Defendants lived in Hamburg Township and used a private dirt road, Island Shore Drive, to travel east from M-36 to their home. While traveling to and from their home, defendants used the portion of Island Shore Drive that runs through plaintiffs’ parcels of property. Plaintiffs brought claims against defendants to quiet title and for trespass, alleging that defendants’ frequent travel over Island Shore Drive caused damage to the portion of the road that they own in fee simple. Defendants claimed that they had a prescriptive easement across plaintiffs’ parcels, which permitted them to use Island Shore Drive. Plaintiffs now appeal by right the trial court’s order and judgment that defendants have a prescriptive easement and plaintiffs have no causes of action. We affirm.

I. BACKGROUND

Plaintiff Mary Ann Lamkin has been in a “decades-long struggle with her neighbors and elected officials in Hamburg Township, Livingston County, regarding the use of plaintiff’s and her neighbor’s properties.” Lamkin v Hamburg Twp Bd of Trustees, unpublished per curiam opinion of the Court of Appeals, issued November 19, 2020 (Docket Nos. 347064 and 347744), p 2. In a case similar to the one at hand, plaintiffs sued some of their neighbors to the east, like defendants, that used Island Shore Drive; several judicial opinions in the case of Lamkin v Hartmeier provide more details of the historical background of this neighborhood. See Lamkin v Hartmeier, unpublished per curiam opinion of the Court of Appeals, issued September 1, 2016 (Docket No. 326986) (Hartmeier I), pp 1-2; Lamkin v Hartmeier, unpublished per curiam opinion of the Court of Appeals, issued September 17, 2019 (Docket No. 326986) (Hartmeier II), pp 2-3;

-1- Lamkin v Hartmeier, unpublished per curiam opinion of the Court of Appeals, issued February 8, 2024 (Docket No. 326986) (Hartmeier III), p 2.

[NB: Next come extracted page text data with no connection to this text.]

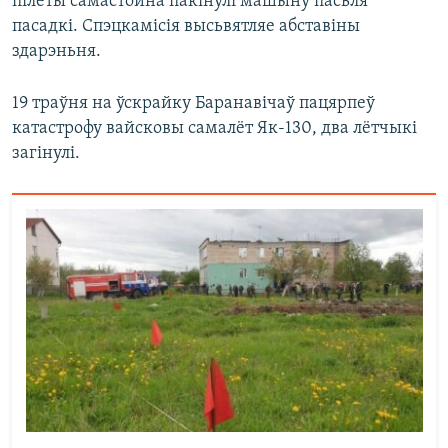
пілёты самастойна пакінулі машыну пасьля
пасадкі. Спэцкамісія высьвятляе абставіны
здарэньня.
19 траўня на ўскрайку Баранавічаў пацярпеў
катастрофу вайсковы самалёт Як-130, два лётчыкі
загінулі.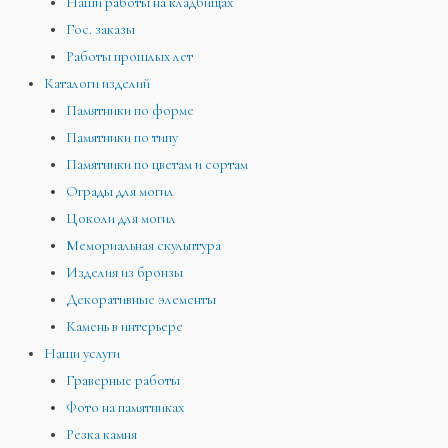
Наши работы на кладбищах
Гос. заказы
Работы прошлых лет
Каталоги изделий
Памятники по форме
Памятники по типу
Памятники по цветам и сортам
Ограды для могил
Цоколи для могил
Мемориальная скульптура
Изделия из бронзы
Декоративные элементы
Камень в интерьере
Наши услуги
Граверные работы
Фото на памятниках
Резка камня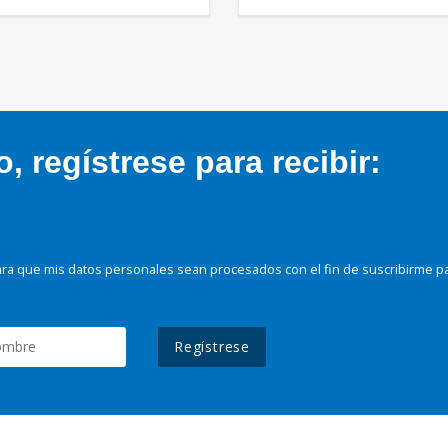
 regístrese para recibir:
ra que mis datos personales sean procesados con el fin de suscribirme p
Regístrese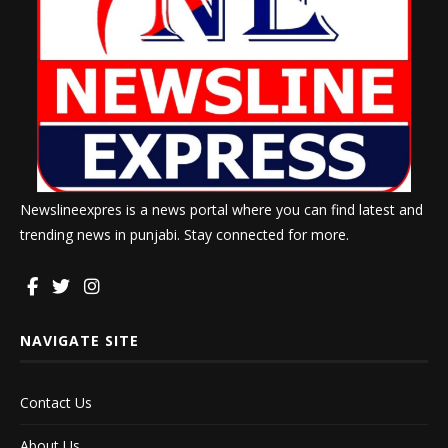
Newslineexpres is a news portal where you can find latest and
trending news in punjabi. Stay connected for more.
NAVIGATE SITE
Contact Us
About Us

In this case, Richard and Patricia Goss, as trustees, sold their parcel on Island Shore Drive to defendants in 2017, after defendants paid off a 2015 land contract. When their family owned the parcel, the Gosses used Island Shore Drive to visit between two and eight times a year since at least the 1960s and would hunt, fish, and picnic on the land. When the Gosses sold the parcel to defendants, they intended the transfer to include access along Island Shore Drive. Before the sale, defendants had used Island Shore Drive and were familiar with the area. In addition, they were informed by the Gosses that they were to access the parcel via Island Shore Drive, the only way to access the property.

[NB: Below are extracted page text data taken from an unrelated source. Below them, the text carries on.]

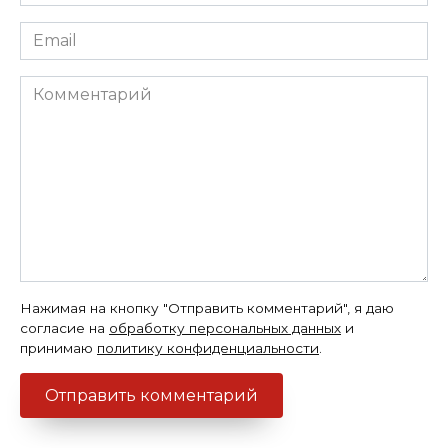
*
Email
*
Комментарий
Нажимая на кнопку "Отправить комментарий", я даю
согласие на
обработку персональных данных
и
принимаю
политику конфиденциальности
.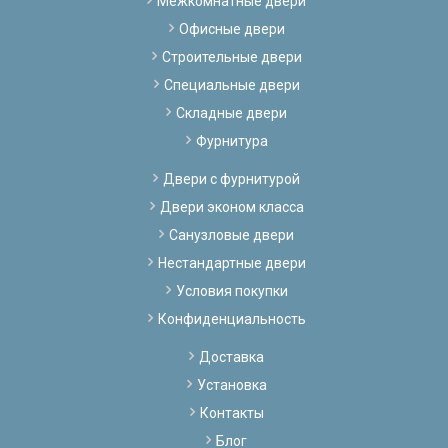
Межкомнатные двери
Офисные двери
Строительные двери
Специальные двери
Складные двери
Фурнитура
Двери с фурнитурой
Двери эконом класса
Санузловые двери
Нестандартные двери
Условия покупки
Конфиденциальность
Доставка
Установка
Контакты
Блог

Accessing Island Shore Drive, defendants started residential construction on the property. In 2017, plaintiffs sued to quiet title and for trespass, alleging that defendants’ frequent travel of construction equipment and vehicles caused significant damage to Island Shore Drive. Defendants responded that they and their predecessors-in-interest, the Gosses, had acquired a prescriptive easement to use Island Shore Drive as their only means of ingress and egress to the property. After many years and motions, including three motions to disqualify the trial judge who presided over this case, a bench trial occurred in 2023, with plaintiffs appearing in pro per.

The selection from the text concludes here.